START Material for this exercise
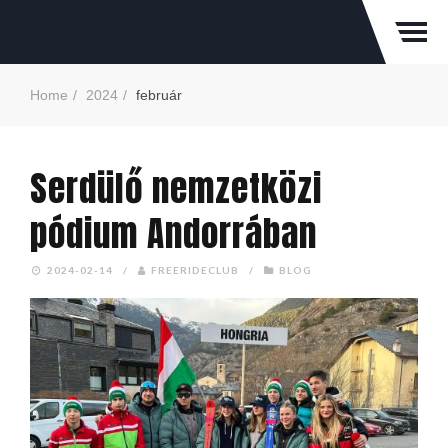
Home
2024
február
Serdülő nemzetközi
pódium Andorrában
2024-02-14
/
FREERIDECLUB
/
BLOG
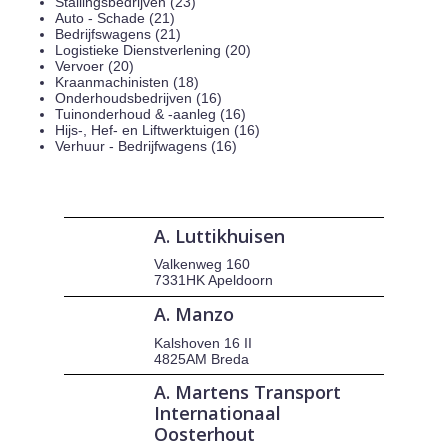
Stallingsbedrijven (23)
Auto - Schade (21)
Bedrijfswagens (21)
Logistieke Dienstverlening (20)
Vervoer (20)
Kraanmachinisten (18)
Onderhoudsbedrijven (16)
Tuinonderhoud & -aanleg (16)
Hijs-, Hef- en Liftwerktuigen (16)
Verhuur - Bedrijfwagens (16)
A. Luttikhuisen
Valkenweg 160
7331HK Apeldoorn
A. Manzo
Kalshoven 16 II
4825AM Breda
A. Martens Transport
Internationaal
Oosterhout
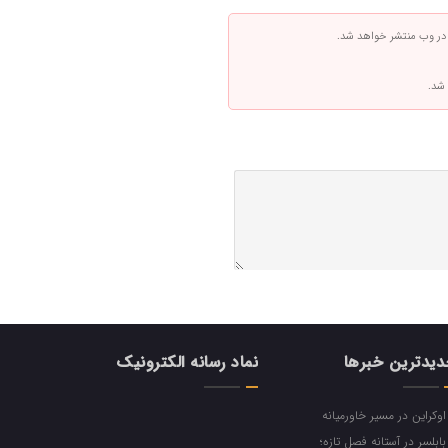
 در وب منتشر خواهد شد.
 شد.
یدترین خبرها
نماد رسانه الکترونیک
وکراین در مسیر خاورمیانه
ابلسر در آستانه فصل تازه؛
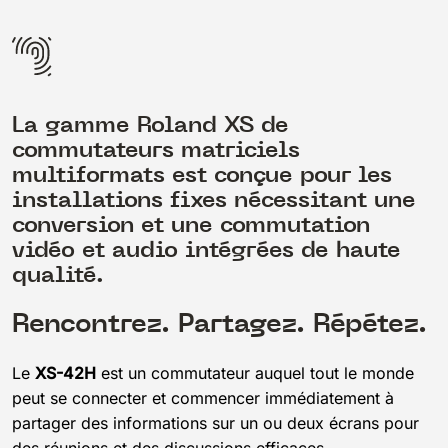
La gamme Roland XS de
commutateurs matriciels
multiformats est conçue pour les
installations fixes nécessitant une
conversion et une commutation
vidéo et audio intégrées de haute
qualité.
Rencontrez. Partagez. Répétez.
Le
XS-42H
est un commutateur auquel tout le monde
peut se connecter et commencer immédiatement à
partager des informations sur un ou deux écrans pour
des réunions et des discussions efficaces.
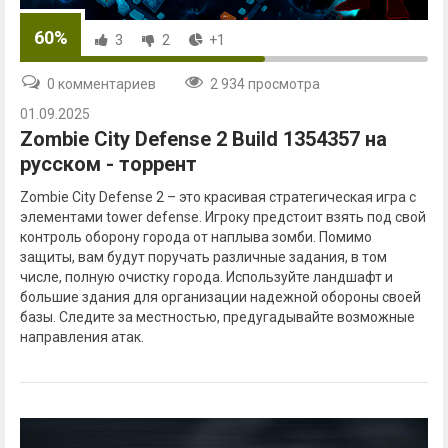
60%
3
2
+1
0 комментариев
2 934 просмотра
01.09.2025
Zombie City Defense 2 Build 1354357 на
русском - торрент
Zombie City Defense 2 – это красивая стратегическая игра с
элементами tower defense. Игроку предстоит взять под свой
контроль оборону города от наплыва зомби. Помимо
защиты, вам будут поручать различные задания, в том
числе, полную очистку города. Используйте ландшафт и
большие здания для организации надежной обороны своей
базы. Следите за местностью, предугадывайте возможные
направления атак.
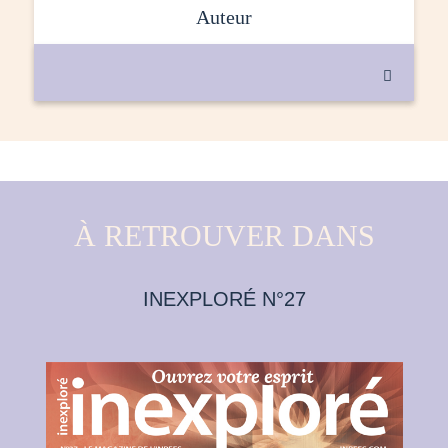
auteur

À RETROUVER DANS
INEXPLORÉ N°27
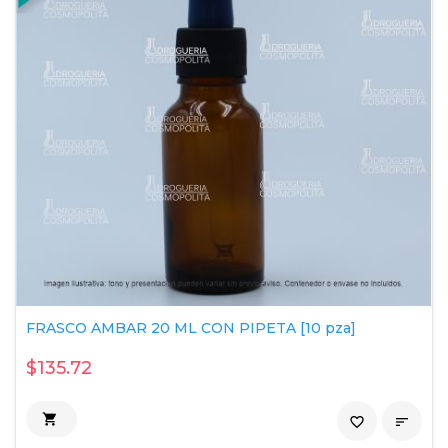
FRASCO AMBAR 20 ML CON PIPETA [10 pza]
$135.72

favorite_border

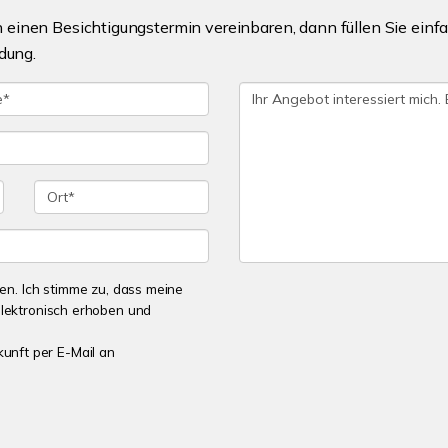
einen Besichtigungstermin vereinbaren, dann füllen Sie einfa
dung.
n. Ich stimme zu, dass meine
lektronisch erhoben und
kunft per E-Mail an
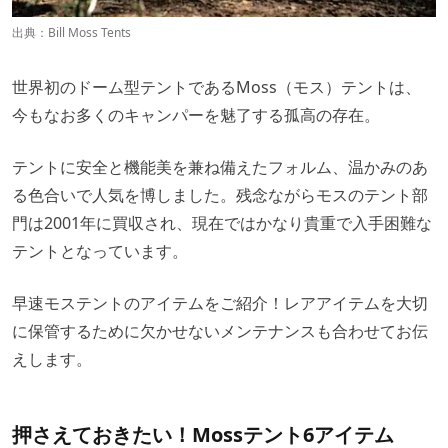
出典：
Bill Moss Tents
世界初のドーム型テントであるMoss（モス）テントは、
今もなお多くのキャンパーを魅了する孤高の存在。
テントに安全と機能美を兼ね備えたフォルム、温かみのあ
る色合いで人気を博しました。残念ながらモスのテント部
門は2001年に買収され、現在ではかなり貴重で入手困難な
テントとなっています。
早速モステントのアイテムをご紹介！レアアイテムを大切
に保管するために欠かせないメンテナンスも合わせてお伝
えします。
押さえておきたい！Mossテント6アイテム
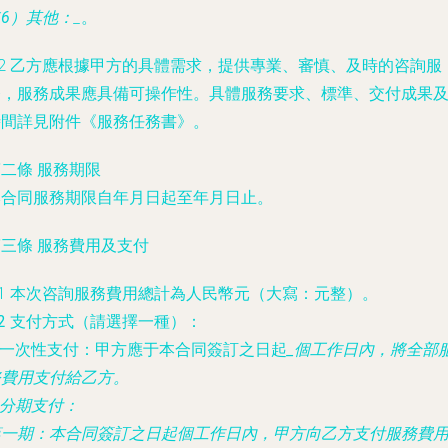
6）其他：
_
。
.2 乙方應根據甲方的具體需求，提供專業、審慎、及時的咨詢服
務，服務成果應具備可操作性。具體服務要求、標準、交付成果
時間詳見附件《服務任務書》。
二條 服務期限
本合同服務期限自
年
月
日起至
年
月
日止。
三條 服務費用及支付
.1 本次咨詢服務費用總計為人民幣
元（大寫：
元整）。
.2 支付方式（請選擇一種）：
□ 一次性支付：甲方應于本合同簽訂之日起
_個工作日內，將全部
務費用支付給乙方。
 分期支付：
第一期：本合同簽訂之日起
個工作日內，甲方向乙方支付服務費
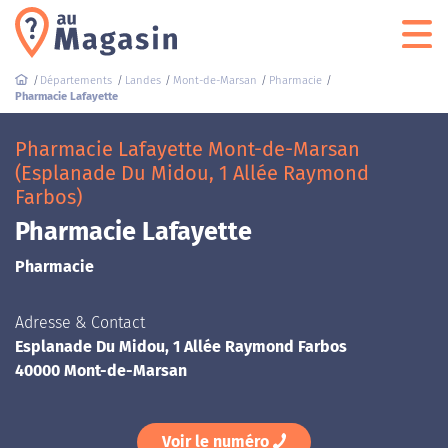
Départements
Landes
Mont-de-Marsan
Pharmacie
Pharmacie Lafayette
Pharmacie Lafayette Mont-de-Marsan
(Esplanade Du Midou, 1 Allée Raymond
Farbos)
Pharmacie Lafayette
Pharmacie
Adresse & Contact
Esplanade Du Midou, 1 Allée Raymond Farbos
40000 Mont-de-Marsan
Voir le numéro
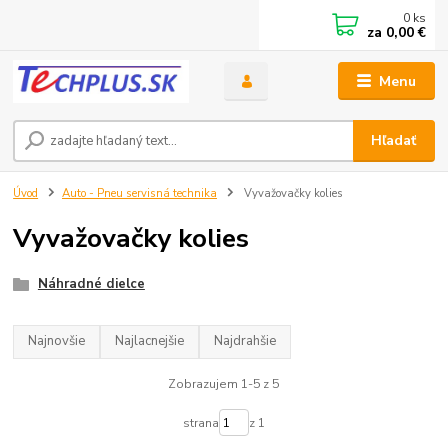
0
ks
za
0,00 €
Menu
Hľadať
Úvod
Auto - Pneu servisná technika
Vyvažovačky kolies
Vyvažovačky kolies
Náhradné dielce
Najnovšie
Najlacnejšie
Najdrahšie
Zobrazujem 1-5 z 5
strana
z 1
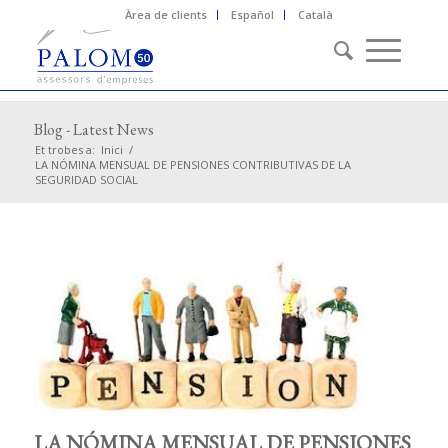
Àrea de clients
Español
Català
Blog - Latest News
Et trobes a:
Inici
/
LA NÓMINA MENSUAL DE PENSIONES CONTRIBUTIVAS DE LA
SEGURIDAD SOCIAL
LA NÓMINA MENSUAL DE PENSIONES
END Material for this exercise
Filter the data above by the word "City" and copy every line that matches.

Zombie City Defense 2 Build 1354357 на
Zombie City Defense 2 – это красивая стратегическая игра с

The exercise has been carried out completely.